Assignment II: Programming with OpenMP

Due Apr 24, 2021 by 11:59pm
Points 4
Submitting a file upload
File Types pdf
Available until Jun 30, 2021 at 11:59pm

This assignment was locked Jun 30, 2021 at 11:59pm.

For each exercise:

Compile a short report according to the instructions, and answer questions that are marked Question(s) .
Submit your code to a GitHub repo (have the link either in the report or as a comment on the submission page).
Presentation booking will open around the deadline of the assignment. More info here.
All the code used in this assignment can be found here: https://github.com/KTH-HPC/DD2356/tree/master/Assignment-II Links to an external site.
The assignments should be done using Beskow (most encouraged), but your laptop is also acceptable.

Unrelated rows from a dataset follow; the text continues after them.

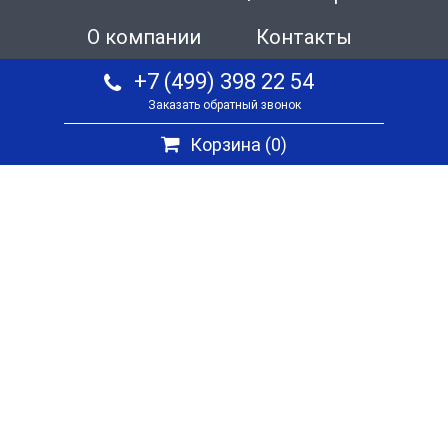
О компании
Контакты
+7 (499) 398 22 54
Заказать обратный звонок
Корзина (
0
)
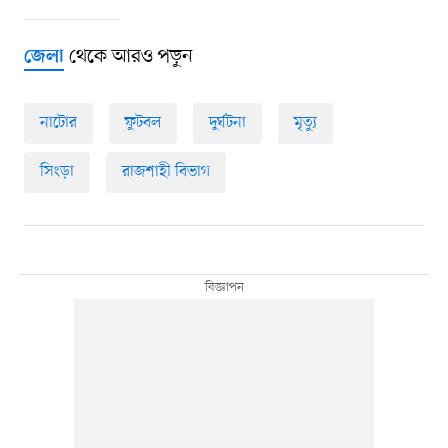
থেকে আরও পড়ুন
জেলা
নাটোর
ফুটবল
দুর্ঘটনা
মৃত্যু
সিংড়া
রাজশাহী বিভাগ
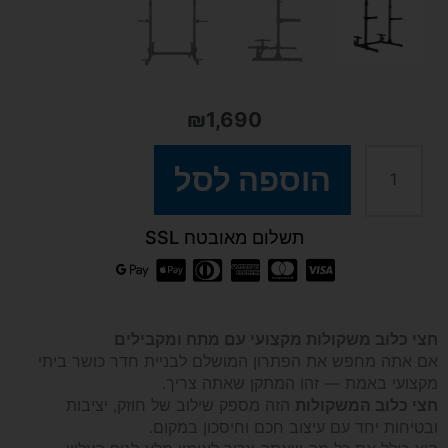
₪
1,690
כמות
הוספה לסל
של
תשלום מאובטח SSL
חצי
כלוב
חצי כלוב משקולות מקצועי עם מתח ומקבילים
אם אתה מחפש את הפתרון המושלם לבניית חדר כושר ביתי
משקולות
מקצועי באמת — זהו המתקן שאתה צריך.
חצי כלוב המשקולות
הזה מספק שילוב של חוזק, יציבות
מקצועי
ובטיחות יחד עם עיצוב חכם וחיסכון במקום.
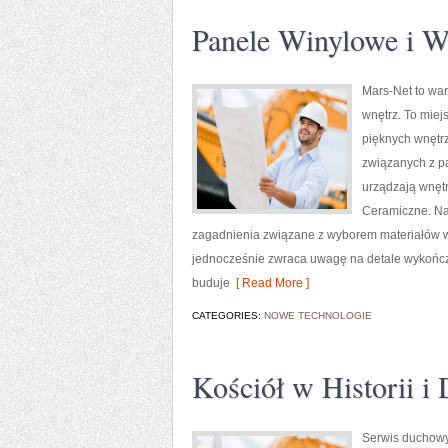
Panele Winylowe i 
Mars-Net to war
wnętrz. To miej
pięknych wnętr
związanych z pa
urządzają wnętrz
Ceramiczne. Na 
zagadnienia związane z wyborem materiałów w
jednocześnie zwraca uwagę na detale wykończen
buduje
[ Read More ]
CATEGORIES:
NOWE TECHNOLOGIE
Kościół w Historii i 
Serwis duchowy 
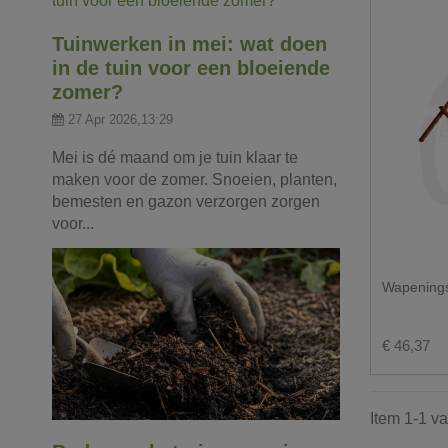
Tuinwerken in mei: wat doen
in de tuin voor een bloeiende
zomer?
27 Apr 2026,13:29
Mei is dé maand om je tuin klaar te
maken voor de zomer. Snoeien, planten,
bemesten en gazon verzorgen zorgen
voor...
Wapenings
€ 46,37
Item 1-1 va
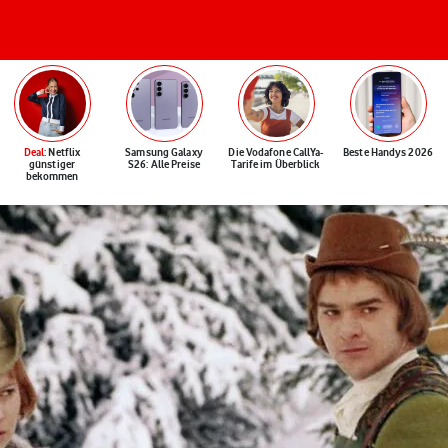
Deal
: Netflix
Samsung Galaxy
Die Vodafone CallYa-
Beste Handys 2026
günstiger
S26: Alle Preise
Tarife im Überblick
bekommen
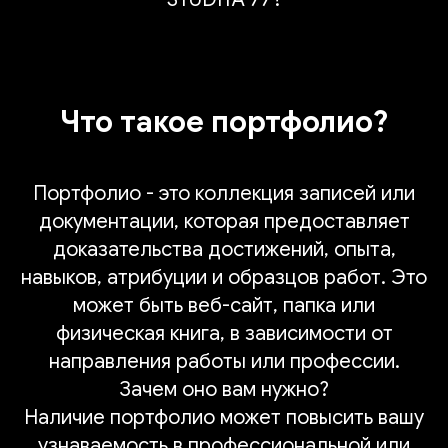
Что такое портфолио?
Портфолио - это коллекция записей или
документации, которая предоставляет
доказательства достижений, опыта,
навыков, атрибуции и образцов работ. Это
может быть веб-сайт, папка или
физическая книга, в зависимости от
направления работы или профессии.
Зачем оно вам нужно?
Наличие портфолио может повысить вашу
узнаваемость в профессиональной или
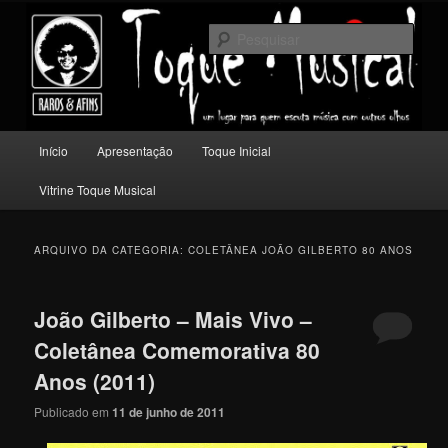
Pular
Pular
Um lugar para quem escuta música com outros olhos.
para
para
Pesqu
o
o
conteúdo
conteúdo
Toque Musical
principal
secundário
Menu
Início
Apresentação
Toque Inicial
principal
Vitrine Toque Musical
ARQUIVO DA CATEGORIA:
COLETÂNEA JOÃO GILBERTO 80 ANOS
João Gilberto – Mais Vivo –
Coletânea Comemorativa 80
Anos (2011)
Publicado em
11 de junho de 2011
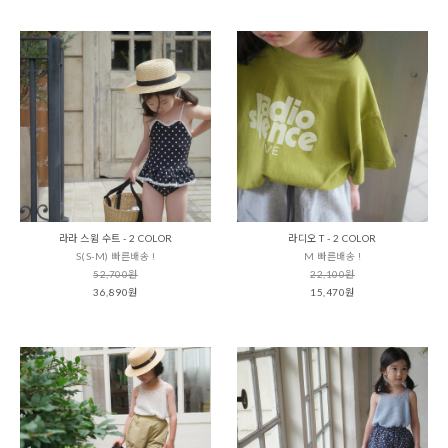
라라 스윔 수트 - 2 COLOR
라디오 T - 2 COLOR
S(S-M) 빠른배송 !
M 빠른배송 !
52,700원
22,100원
36,890원
15,470원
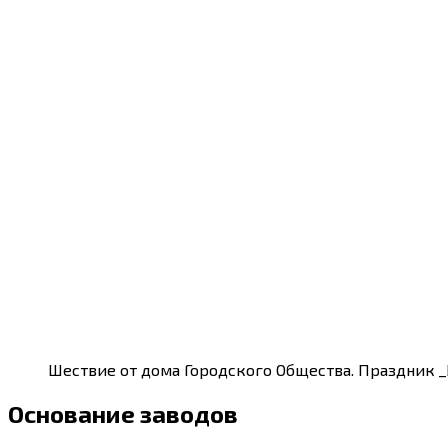
Шествие от дома Городского Общества. Праздник _Б
Основание заводов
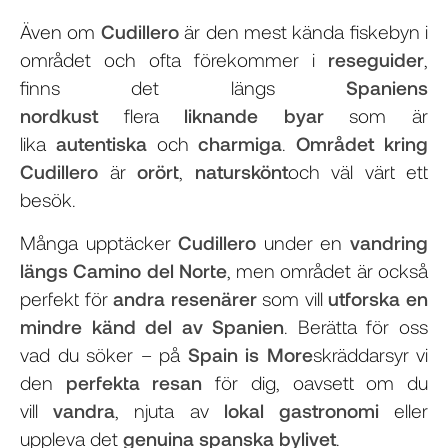
Även om
Cudillero
är den mest kända fiskebyn i
området och ofta förekommer i
reseguider
,
finns det längs
Spaniens
nordkust
flera
liknande byar
som är
lika
autentiska
och
charmiga
.
Området kring
Cudillero
är
orört
,
naturskönt
och väl värt ett
besök.
Många upptäcker
Cudillero
under en
vandring
längs Camino del Norte
, men området är också
perfekt för
andra resenärer
som vill
utforska en
mindre känd del av Spanien
. Berätta för oss
vad du söker – på
Spain is More
skräddarsyr vi
den
perfekta resan
för dig, oavsett om du
vill
vandra
, njuta av
lokal gastronomi
eller
uppleva det
genuina spanska bylivet
.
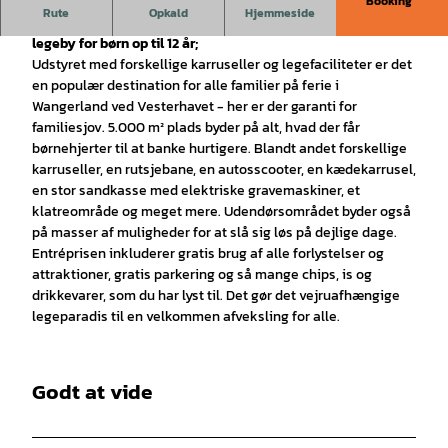
Booking
Rute
Opkald
Hjemmeside
The North Sea Play Town er en indendørs og vejruafhængig
legeby for børn op til 12 år;
Udstyret med forskellige karruseller og legefaciliteter er det
en populær destination for alle familier på ferie i
Wangerland ved Vesterhavet - her er der garanti for
familiesjov. 5.000 m² plads byder på alt, hvad der får
børnehjerter til at banke hurtigere. Blandt andet forskellige
karruseller, en rutsjebane, en autosscooter, en kædekarrusel,
en stor sandkasse med elektriske gravemaskiner, et
klatreområde og meget mere. Udendørsområdet byder også
på masser af muligheder for at slå sig løs på dejlige dage.
Entréprisen inkluderer gratis brug af alle forlystelser og
attraktioner, gratis parkering og så mange chips, is og
drikkevarer, som du har lyst til. Det gør det vejruafhængige
legeparadis til en velkommen afveksling for alle.
Godt at vide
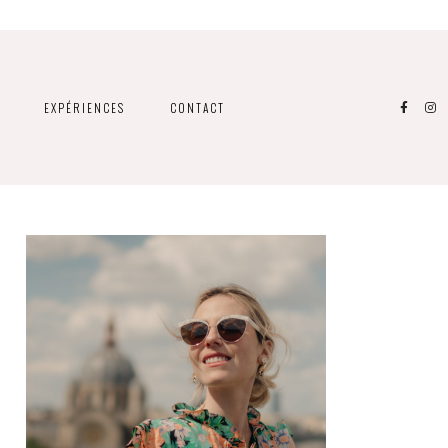
EXPÉRIENCES
CONTACT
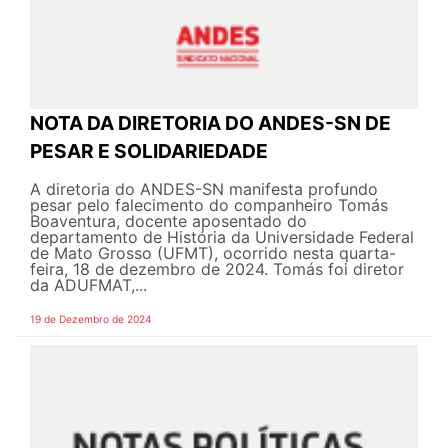
NOTA DA DIRETORIA DO ANDES-SN DE
PESAR E SOLIDARIEDADE
A diretoria do ANDES-SN manifesta profundo
pesar pelo falecimento do companheiro Tomás
Boaventura, docente aposentado do
departamento de História da Universidade Federal
de Mato Grosso (UFMT), ocorrido nesta quarta-
feira, 18 de dezembro de 2024. Tomás foi diretor
da ADUFMAT,...
19 de Dezembro de 2024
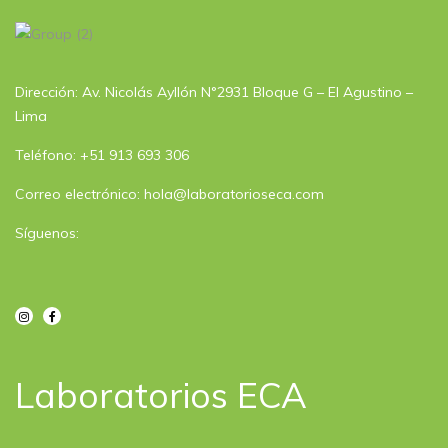
Dirección: Av. Nicolás Ayllón N°2931 Bloque G – El Agustino –
Lima
Teléfono: +51 913 693 306
Correo electrónico: hola@laboratorioseca.com
Síguenos:
Laboratorios ECA​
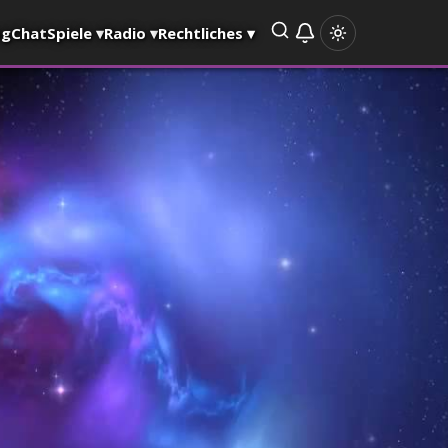
og
Chat
Spiele
▾
Radio
▾
Rechtliches
▾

Exercise 1 - OpenMP Hello World, get familiar with OpenMP Environment

Here we’re going to implement the first OpenMP program. Expected knowledge includes a basic understanding of the OpenMP environment, how to compile an OpenMP program, how to set the number of OpenMP threads, and retrieve the thread ID number at runtime.

Instructions. Write a C code to make each OpenMP thread print Hello World from Thread X! with X = thread ID. Learn how to launch OpenMP code on Beskow or your laptop. Your code using 4 threads should behave similarly to:

Hello World from Thread 3!
Hello World from Thread 0!
Hello World from Thread 2!
Hello World from Thread 1!

Questions:

Write an OpenMP C code with each thread printing Hello World from Thread X! where X is the thread ID.
How do you compile the code in question 1? which compiler and flags have you used?
How do you run the OpenMP code on Beskow, what flags did you set?
How many different ways are there to change the number of threads in OpenMP? Which are they?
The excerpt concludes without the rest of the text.